**Exercise objective**:
Look below for the line containing "Le plus cher"; from there, print each line exactly up to and including the line containing "réalisateur était au", and stop.

**Available records**:
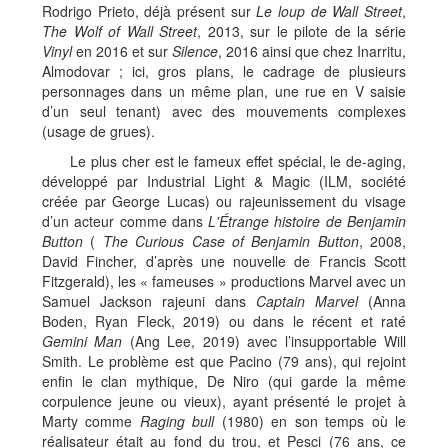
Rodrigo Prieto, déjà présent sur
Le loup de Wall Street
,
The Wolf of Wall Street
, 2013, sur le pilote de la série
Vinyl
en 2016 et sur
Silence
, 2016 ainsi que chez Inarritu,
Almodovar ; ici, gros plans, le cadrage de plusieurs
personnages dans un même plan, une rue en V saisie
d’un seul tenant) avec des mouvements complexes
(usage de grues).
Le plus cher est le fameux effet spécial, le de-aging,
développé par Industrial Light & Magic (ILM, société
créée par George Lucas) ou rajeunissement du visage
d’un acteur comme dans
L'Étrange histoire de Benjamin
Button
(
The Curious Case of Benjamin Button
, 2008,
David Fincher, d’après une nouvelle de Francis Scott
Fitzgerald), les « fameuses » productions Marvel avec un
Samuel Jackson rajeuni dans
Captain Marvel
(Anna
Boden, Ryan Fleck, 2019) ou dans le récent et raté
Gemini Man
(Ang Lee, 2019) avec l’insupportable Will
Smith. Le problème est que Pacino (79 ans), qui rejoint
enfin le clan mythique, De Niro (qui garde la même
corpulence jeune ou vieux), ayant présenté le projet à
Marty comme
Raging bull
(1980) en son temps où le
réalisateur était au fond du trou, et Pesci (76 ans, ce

==

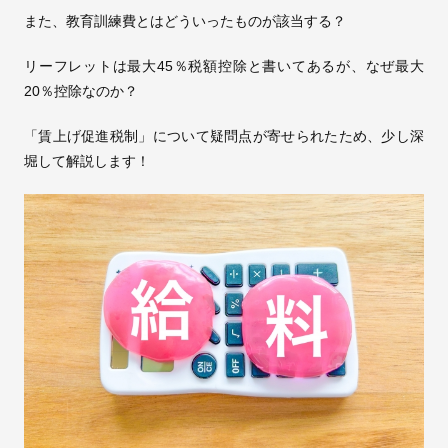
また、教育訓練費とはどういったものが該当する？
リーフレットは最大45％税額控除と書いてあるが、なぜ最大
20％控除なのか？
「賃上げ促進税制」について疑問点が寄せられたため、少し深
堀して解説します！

**Solution to this task**:
Le plus cher est le fameux effet spécial, le de-aging,
développé par Industrial Light & Magic (ILM, société
créée par George Lucas) ou rajeunissement du visage
d’un acteur comme dans
L'Étrange histoire de Benjamin
Button
(
The Curious Case of Benjamin Button
, 2008,
David Fincher, d’après une nouvelle de Francis Scott
Fitzgerald), les « fameuses » productions Marvel avec un
Samuel Jackson rajeuni dans
Captain Marvel
(Anna
Boden, Ryan Fleck, 2019) ou dans le récent et raté
Gemini Man
(Ang Lee, 2019) avec l’insupportable Will
Smith. Le problème est que Pacino (79 ans), qui rejoint
enfin le clan mythique, De Niro (qui garde la même
corpulence jeune ou vieux), ayant présenté le projet à
Marty comme
Raging bull
(1980) en son temps où le
réalisateur était au fond du trou, et Pesci (76 ans, ce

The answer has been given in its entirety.